What is a graphics API?
Graphics APIs allow applications to communicate with the GPU to indicate how it should draw the next image or part of it. The concept is based on the abstraction which is the creation in a programming language of what a GPU is, to understand the concept of abstraction we will assume that instead of a GPU we have a connected soda machine .
The soda maker API would be a library with the following functions: toss coins, give change, select refreshment, and deliver refreshment, so that the program can interact, this part of the API is called through the Front-End, and what we do with it is the instruction list, well in a GPU this list is called DisplayList or Screen List.
Said screen list is read by software which is none other than the graphics card driver, this transforms the list into microcode that the GPU can understand and copies it to a part of the RAM which the GPU always accesses . to read the screen list, copy the list to the internal memory of your control processors and start rendering the scene or part of it with the screen list instructions.
This process is performed continuously in every frame the GPU renders and sends to the screen, whether you’re using a gaming PC, smartphone, or video game console.
What are the graphics APIs today?
The most used graphics APIs today are:
- Volcano: It replaces OpenGL, it is used in all types of operating systems, which is said to be platform independent, but it is Google that has it as its main API.

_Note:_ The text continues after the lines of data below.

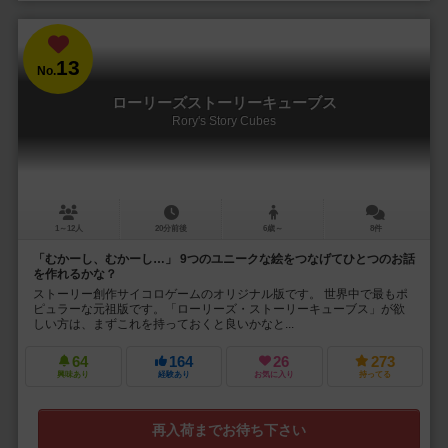
13
No.
ローリーズストーリーキューブス
Rory's Story Cubes
1～12人
20分前後
6歳～
8件
「むかーし、むかーし…」 9つのユニークな絵をつなげてひとつのお話
を作れるかな？
ストーリー創作サイコロゲームのオリジナル版です。 世界中で最もポ
ピュラーな元祖版です。「ローリーズ・ストーリーキューブス」が欲
しい方は、まずこれを持っておくと良いかなと...
64
164
26
273
興味あり
経験あり
お気に入り
持ってる
再入荷までお待ち下さい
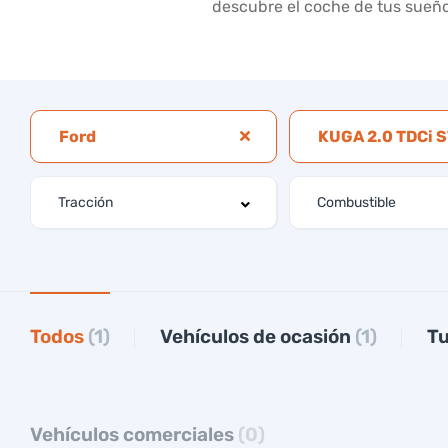
descubre el coche de tus sueño
Ford
KUGA 2.0 TDCi 
Todos
(1)
Vehículos de ocasión
(1)
T
Vehículos comerciales
(0)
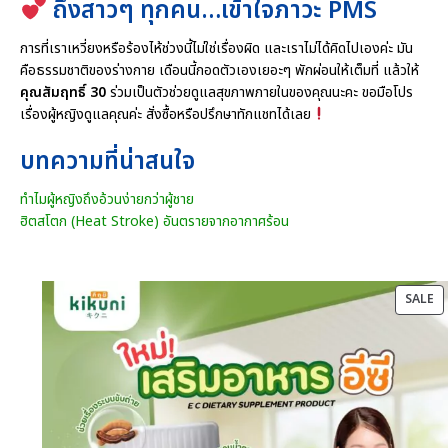
ถึงสาวๆ ทุกคน…เข้าใจภาวะ PMS
การที่เราเหวี่ยงหรือร้องไห้ช่วงนี้ไม่ใช่เรื่องผิด และเราไม่ได้คิดไปเองค่ะ มัน
คือธรรมชาติของร่างกาย เดือนนี้กอดตัวเองเยอะๆ พักผ่อนให้เต็มที่ แล้วให้
คุณสัมฤทธิ์ 30
ร่วมเป็นตัวช่วยดูแลสุขภาพภายในของคุณนะคะ ขอมือโปร
เรื่องผู้หญิงดูแลคุณค่ะ สั่งซื้อหรือปรึกษาทักแชทได้เลย
บทความที่น่าสนใจ
ทำไมผู้หญิงถึงอ้วนง่ายกว่าผู้ชาย
ฮิตสโตก (Heat Stroke) อันตรายจากอากาศร้อน
P
SALE
O
SA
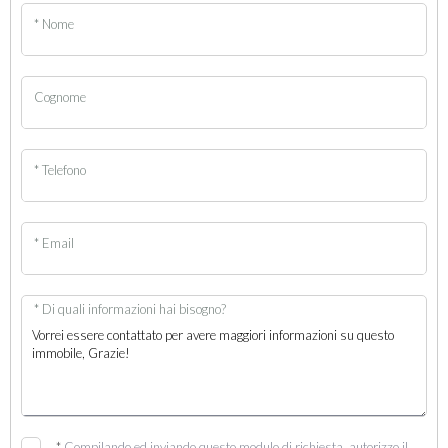
* Nome
Cognome
* Telefono
* Email
* Di quali informazioni hai bisogno?
*
Compilando ed inviando questo modulo di richiesta, autorizzo il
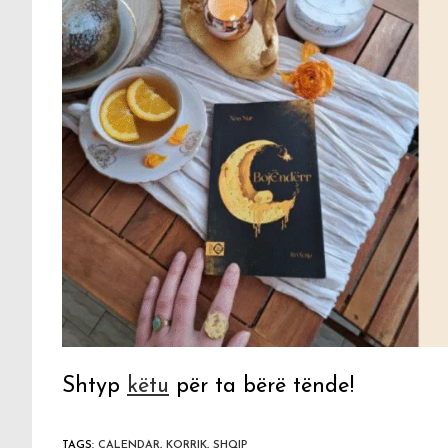
Shtyp
këtu
për ta bërë tënde!
TAGS
:
CALENDAR
,
KORRIK
,
SHQIP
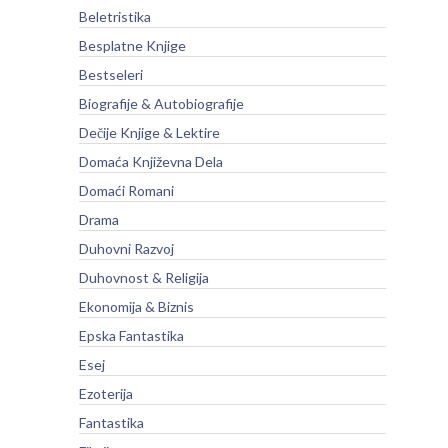
Beletristika
Besplatne Knjige
Bestseleri
Biografije & Autobiografije
Dečije Knjige & Lektire
Domaća Književna Dela
Domaći Romani
Drama
Duhovni Razvoj
Duhovnost & Religija
Ekonomija & Biznis
Epska Fantastika
Esej
Ezoterija
Fantastika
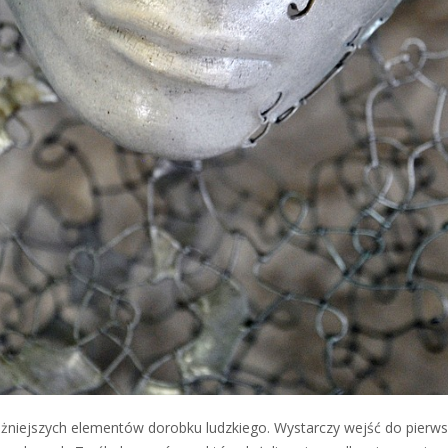
ażniejszych elementów dorobku ludzkiego. Wystarczy wejść do pier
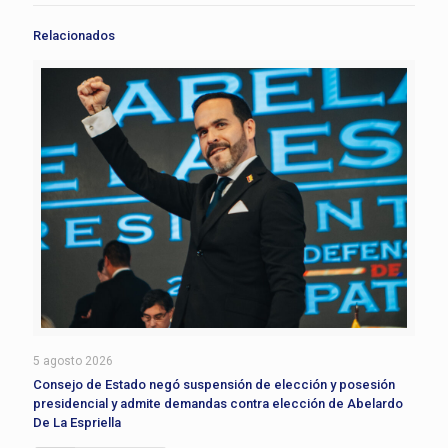
Relacionados
5 agosto 2026
Consejo de Estado negó suspensión de elección y posesión
presidencial y admite demandas contra elección de Abelardo
De La Espriella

- Metal: Apple’s graphics API, used in macOS and specially optimized for its GPU architecture.
- DirectX: Microsoft API for Windows and Xbox has been split into multiple versions based on platform, but recently they unified it into one version.
- GNM / GNMX / GNM ++: The GUI API for SONY PlayStation 4 and PlayStation 5 consoles, GNMX is high level API, GNM is low level version API on PS4 and GNM ++ on PS5.
- NVN: The Nintendo Switch graphics API, which is used exclusively in this series of consoles.
- OpenGL: The API that started it all, originally known as IrisGL and designed for Silicon Graphics workstations, evolved into the API for PCs, consoles, and l ater smartphones. I am getting to version 4 with Vulkan being a new image of OpenGL 5.
Computing vs graphics
GPUs are very complex processors that have long since ceased to be mere toys to render video games, they are now used in fields such as artificial intelligence or high performance computing, which has led to the evolution of graphics APIs and go beyond graphics.
Currently, applications do not send a single list but multiple lists, one of them being graphics and the rest of computing, where the GPU is used to solve specific issues that have nothing to do with it. with the rendering of graphics, the latter functioning completely asynchronous and therefore not dependent on the list of screens.
For example, a graphics design application might use the power of the GPU to solve a special effect in a photo, simply because the GPU is better equipped to solve this problem than a CPU. Thanks to the calculation lists, you can do this by using the free resources of the GPU to solve these little problems
High-level and low-level graphics APIs: how are they different?
When we talk about a low level API we are referring to an API that runs close to the GPU, which is at the bottom of the stack while the driver is at the top, so a high level API is one that requires a driver generating display list. As some driver tasks are not executed in the high level API, what is theoretically realized is that the screen list execution time by the processor is shorter, it means to finish the frame in less than milliseconds give more time to improve the graphics of this same frame.
In reality, it is wrong that low level APIs do not have a driver because it can be read and listened to in some places, but it is much simpler and burdens the work during some essential tasks of the application. allows developers to optimize the synchronization of each frame as much as possible by controlling the screen list creation process.
However, many times for developers it can be much more comfortable to use a high level API, because the additional development time does not compensate economically or simply because the benefit that can be obtained by adapting the game at an API the low level is imperceptible.
The myth of the console and the PC
There is a myth that because a console has only one hardware it means that the APIs are much more optimized than on the PC where there are many different setups, but this is really the driver that we installed which generates the list of screens. The difference is that in consoles this driver is static and does not receive performance updates or changes during the commercial life of the console.